# Community > Projectile and Factory Ammo Exchange >  7mm projectiles

## superdiver

Hey team does anyone have any 150gr nosler BTs/140-162 soft points? Looking at some loads to try that might be more suitable up close in the bush than a 162eldm. Cheers

----------


## GWH

Ive used 150gr Sierra gamekings as a shorter range load in my 7mm SAUM. They shoot and kill well.

----------


## Shearer

What cartridge are you using? 130 Barnes or similar might be the go?

----------


## chainsaw

145 Speer hotcor, 154 interlocks, or 150 gn Partitions  :Thumbsup:

----------


## superdiver

284. Looking for an all rounder as have ELDMs as my specific LR pill. Also thought about 154 interlocks. What does everyone have to sell?

----------


## GWH

Seriously mate,  you can't go wrong with the 150 SGK  or 150 NBT. I've shot deer from 15 yards with both right out to 750 with the 150 nbt from a 22" 284. Either bullet will work mint.

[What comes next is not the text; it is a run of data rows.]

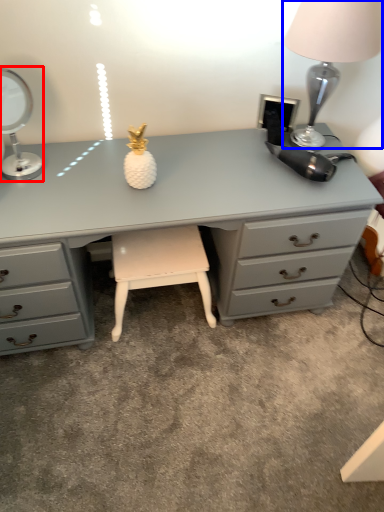 Question: Which point is further to the camera, table lamp (highlighted by a red box) or table lamp (highlighted by a blue box)?

Choices:
 (A) table lamp
 (B) table lamp

Answer: (A) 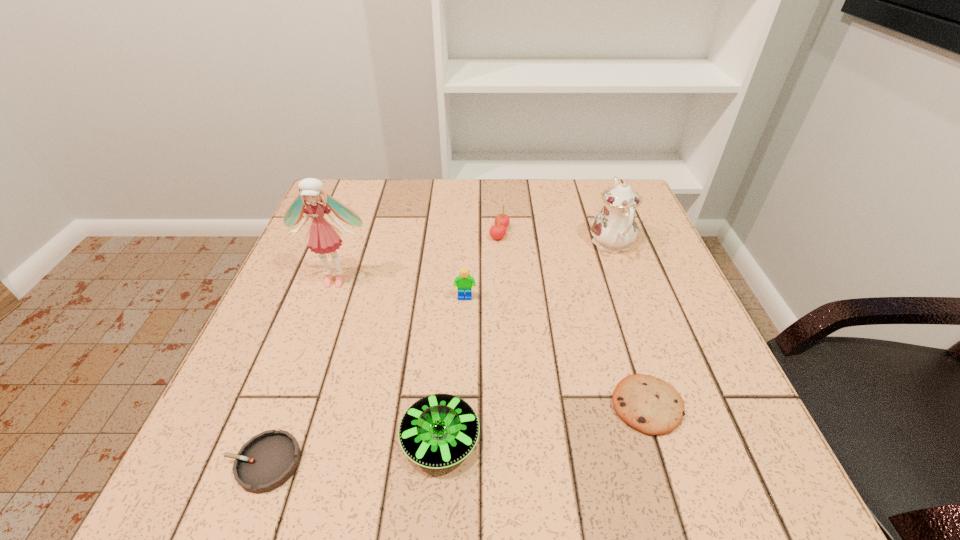 You are a GUI agent. You are given a task and a screenshot of the screen. Output one action in this format:
    pyautogui.click(x=<x>, y=<y>)
    Task: Click on the doll
    
    Given the screenshot: What is the action you would take?
    pyautogui.click(x=322, y=237)

The height and width of the screenshot is (540, 960). I want to click on the tallest object, so click(x=322, y=237).

Locate an element on the screen. This screenshot has height=540, width=960. chinaware is located at coordinates (614, 228).

Locate an element on the screen. The image size is (960, 540). Lego is located at coordinates (464, 283).

You are a GUI agent. You are given a task and a screenshot of the screen. Output one action in this format:
    pyautogui.click(x=<x>, y=<y>)
    Task: Click on the fourth farthest object
    The image size is (960, 540).
    Given the screenshot: What is the action you would take?
    pyautogui.click(x=464, y=283)

Locate an element on the screen. The width and height of the screenshot is (960, 540). cherry is located at coordinates (497, 231).

I want to click on saucer, so click(440, 430).

Where is `cookie`? cookie is located at coordinates (650, 405).

Locate an element on the screen. the shortest object is located at coordinates (265, 462).

Locate an element on the screen. vacant space situated 0.150m on the front-facing side of the fifth nearest object is located at coordinates (312, 345). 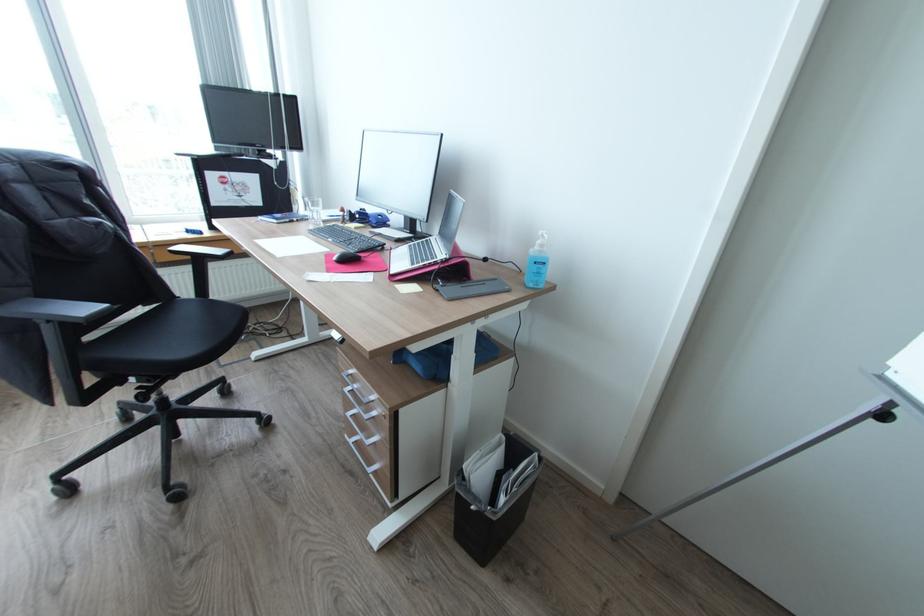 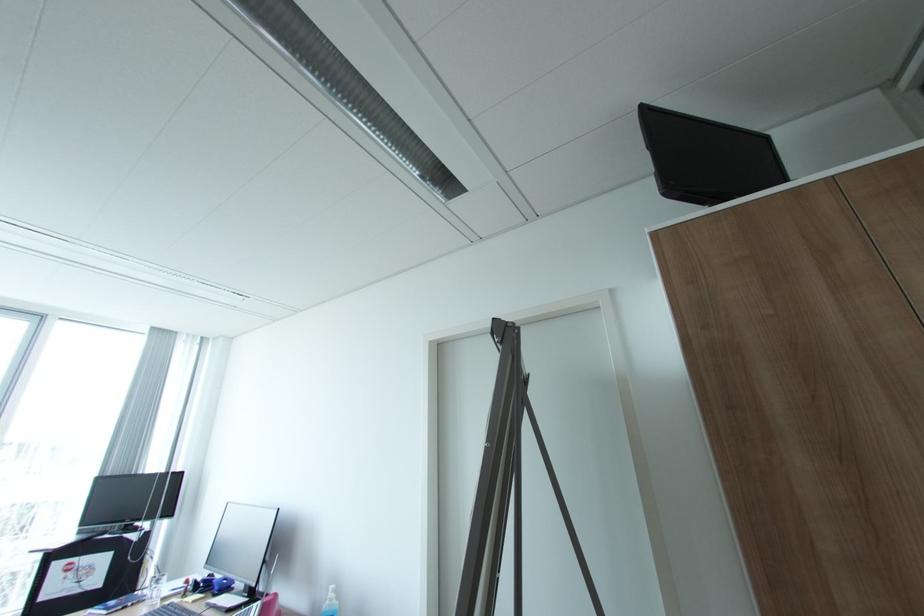 In the second image, find the point that corresponds to (x=321, y=217) in the first image.

(160, 596)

In my 17" 284 bushpig I just use the 162 Amax for e everything near or far. At only 2700 fps at the muzzle it's not too fast close up,  and still sacks em several hundred yards out.

----------


## Pop Shot

Like @GWH - I solely use the Amax now, but I had a really great run using the 140gr BT. Never tried the 150gr version.

----------


## chainsaw

Gunworks selling the 145 HC on TradeMe for $57/100.

----------


## Tussock

> Seriously mate,  you can't go wrong with the 150 SGK  or 150 NBT. I've shot deer from 15 yards with both right out to 750 with the 150 nbt from a 22" 284. Either bullet will work mint.
> 
> In my 17" 284 bushpig I just use the 162 Amax for e everything near or far. At only 2700 fps at the muzzle it's not too fast close up,  and still sacks em several hundred yards out.


Your 17" 284 impresses me. You could shoot a hell of a long way with a 162 Amax at 2700. Pretty cool for such a short rifle.

----------


## muka88

What powder you using?

----------


## trooper90

Pm me superdiver I have some 140 nosler  Bt. And a couple of Barnes Ttxs yours free don't have a 284 cal now only a 7mm 270wsm

----------


## trooper90

As above pm me @superdiver or they are gone

----------


## superdiver

Sorry about the delay bro. Nosler BTs have too blunt an ogive for my throat and want nothing to do with Barnes incase they shoot well haha. @GWH would surely be happy to take those NBTs off your hands though

----------


## trooper90

All good will pm @GWH

----------


## trooper90

Z@GWH has some not required will put up on free post

----------